The ship was sumptuous. In the first-class ballroom, walls of pale gold leaf shone against etched glass panels of underwater life. There were dining rooms, movie theaters, a kids' playroom, cocktail bars, stages and libraries. If you peeled off the side of the ship at sunset, you would see an uncurtained city, cells of light, each stateroom and cabin rising up above the turbines until they reached the twin funnels, patriotically painted red, white and blue, exhaling the ship's breath with a throaty cry.

His own tiny cabin was deep below the surface. Heating pipes ran above his head, so he could not sit up to read even if he had wanted to. At night he was so exhausted he sometimes lay down
fully clothed and fell asleep, and in his dreams he heard the water outside rushing hard against the steel.

The uniform he remembered vividly: a white Prince Edward jacket and maroon pants with a stripe running down the side. The duties were to be on the go. To answer the call of the bell.

“In the middle of the deck,” he told Max and Marianne, “there was a little room, where we all sat, the bellboys, the cabin stewards and stewardesses. You had a board called an enunciator with numbers on it and when the light went on, up you got. Basically, I was an errand runner. If a passenger wanted a drink in his stateroom, the drink got mixed in the cocktail bar, and I had to run up there to get it, and deliver it. I brought them their dry cleaning, picked up their shoes to shine and took messages to other passengers. Of course, it was absolutely against the rules to mix with them, but quite a few were families with young daughters our own age and they were looking for shipboard romance. We college kids were tacitly understood to supply that, so at night you got changed, went up to the passenger decks and tried to find girls.”

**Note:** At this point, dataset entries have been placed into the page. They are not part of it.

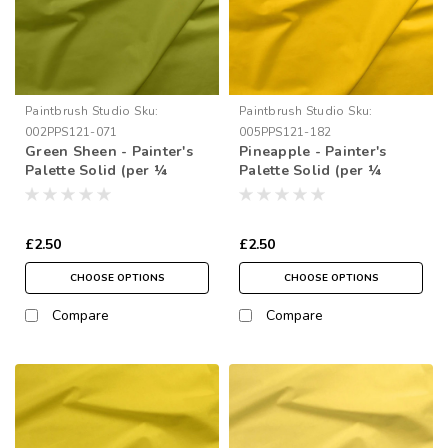
Paintbrush Studio
Sku:
Paintbrush Studio
Sku:
002PPS121-071
005PPS121-182
Green Sheen - Painter's
Pineapple - Painter's
Palette Solid (per ¼
Palette Solid (per ¼
metre)
metre)
£2.50
£2.50
CHOOSE OPTIONS
CHOOSE OPTIONS
Compare
Compare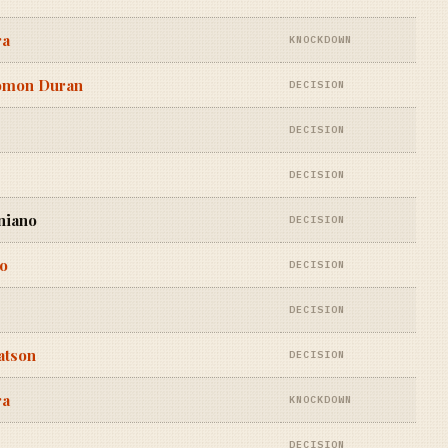
ra
KNOCKDOWN
lomon Duran
DECISION
DECISION
DECISION
niano
DECISION
ro
DECISION
DECISION
atson
DECISION
ra
KNOCKDOWN
DECISION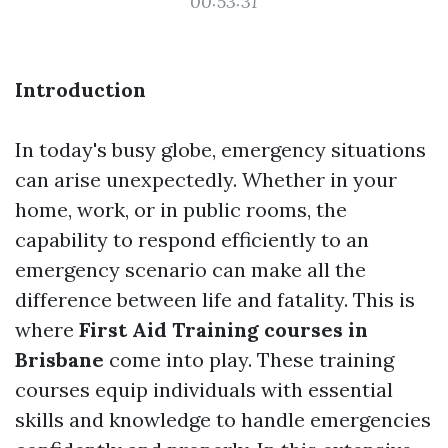
00:53:31
Introduction
In today's busy globe, emergency situations
can arise unexpectedly. Whether in your
home, work, or in public rooms, the
capability to respond efficiently to an
emergency scenario can make all the
difference between life and fatality. This is
where
First Aid Training courses in
Brisbane
come into play. These training
courses equip individuals with essential
skills and knowledge to handle emergencies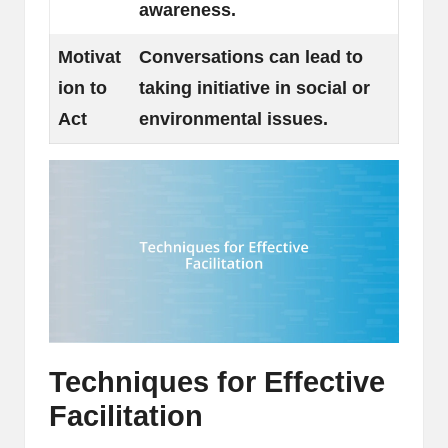
awareness.
Motivat
Conversations can lead to
ion to
taking initiative in social or
Act
environmental issues.
Techniques for Effective
Facilitation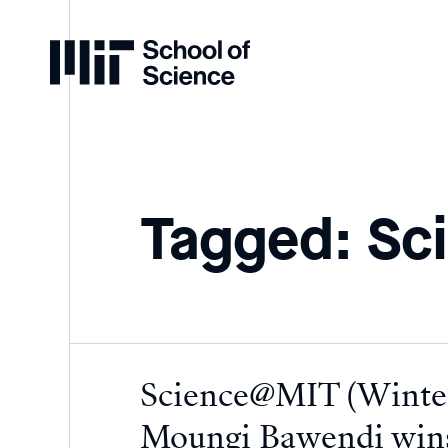
Home
Tagged: Sc
Science@MIT (Winter
Moungi Bawendi wins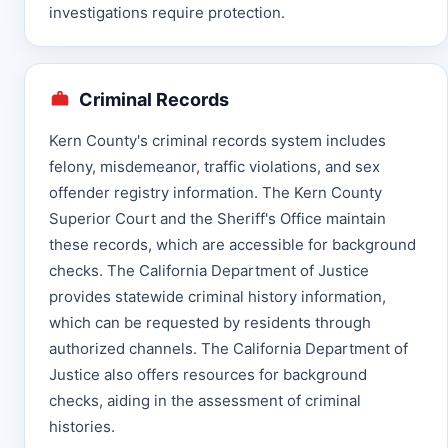
investigations require protection.
Criminal Records
Kern County's criminal records system includes
felony, misdemeanor, traffic violations, and sex
offender registry information. The Kern County
Superior Court and the Sheriff's Office maintain
these records, which are accessible for background
checks. The California Department of Justice
provides statewide criminal history information,
which can be requested by residents through
authorized channels. The California Department of
Justice also offers resources for background
checks, aiding in the assessment of criminal
histories.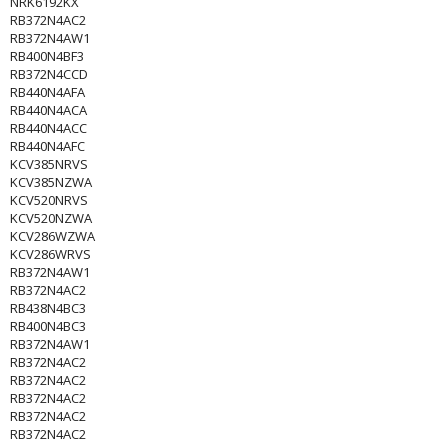
NRK6192KX
RB372N4AC2
RB372N4AW1
RB400N4BF3
RB372N4CCD
RB440N4AFA
RB440N4ACA
RB440N4ACC
RB440N4AFC
KCV385NRVS
KCV385NZWA
KCV520NRVS
KCV520NZWA
KCV286WZWA
KCV286WRVS
RB372N4AW1
RB372N4AC2
RB438N4BC3
RB400N4BC3
RB372N4AW1
RB372N4AC2
RB372N4AC2
RB372N4AC2
RB372N4AC2
RB372N4AC2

He is busy all day long, running through gangways in his bellboy's suit, stained with coffee spills and his own underarm sweat. He lies at night in the ship's inner stomach, as if he were Jonah swallowed up by the great leviathan while the glamour and romance of the last oceangoing transatlantic cruise liners glitters unseen above his slumbering head. He has witnessed with his own eyes the white tablecloths in first class, the silverware radiating in pairs of multiplying forks and knives and three kinds of spoon. Soup sways in bowls, jellies shiver, decorated with green leaves of candied angelica. The women's arms and shoulders are creamily bared under the lights and he notices, ascending the stairs above him, a host of men's patent leather shoes like the black keys of a piano, tapping in time.